É tudo uma questão de perspectiva. Depois de ficarem trancados a sós durante 3 horas na cidade argentina de Puerto Iguazú, para afinal de contas não irem a parte alguma diante da questão que os reuniu - a nacionalização intempestiva da exploração do gás e petróleo bolivianos -, os presidentes Lula da Silva, Néstor Kirchner, Evo Morales e Hugo Chávez cumpriram o dever protocolar de falar à imprensa. Consideraram o encontro "histórico" e o "melhor dos últimos anos". Da perspectiva do coronel venezuelano, sem sombra de dúvida. A conferência de Iguazú apenas serviu para ratificar a vitória obtida com a decisão do seu tutelado dirigente andino, anunciada estridentemente no 1º de maio. Ou melhor, serviu também para Lula - o único derrotado nessa história - desempenhar um papel constrangedor.

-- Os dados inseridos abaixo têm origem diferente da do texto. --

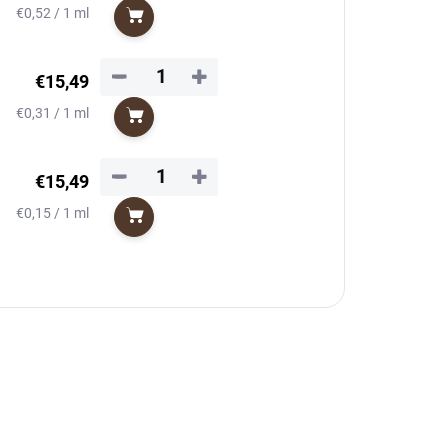
Jednotková
€0,52 / 1 ml
Do košíka
cena:
−
+
€15,49
Jednotková
€0,31 / 1 ml
Do košíka
cena:
−
+
€15,49
Jednotková
€0,15 / 1 ml
Do košíka
cena:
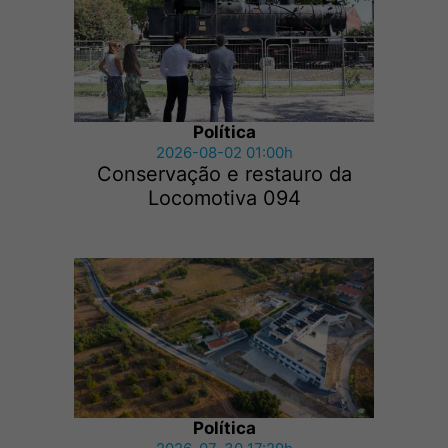
Política
2026-08-02 01:00h
Conservação e restauro da
Locomotiva 094
Política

Lula só faltou pedir desculpas pelo que Morales fez à maior estatal brasileira, cujos feitos, no mesmo 1º de maio do "decreto supremo", ele cantou em prosa e verso, para transformar em votos para a reeleição a auto-suficiência nacional em petróleo. "Estamos nos colocando à disposição para discutir de que forma podemos trabalhar juntos para elaborar projetos que possam contribuir para o desenvolvimento da Bolívia e melhorar a qualidade de vida de sua gente", entoou Lula. Salvo engano, ele foi eleito para cuidar, acima de tudo - e a despeito de tudo -, do desenvolvimento do Brasil e melhoria da qualidade de vida de nossa gente. Mas talvez seja impróprio insistir nessa platitude no caso de um chefe de Estado que escolheu o caminho da rendição para fazer boa figura perante os vizinhos que desdenharam de suas aspirações à liderança regional - o que ele e somente ele se recusa a enxergar.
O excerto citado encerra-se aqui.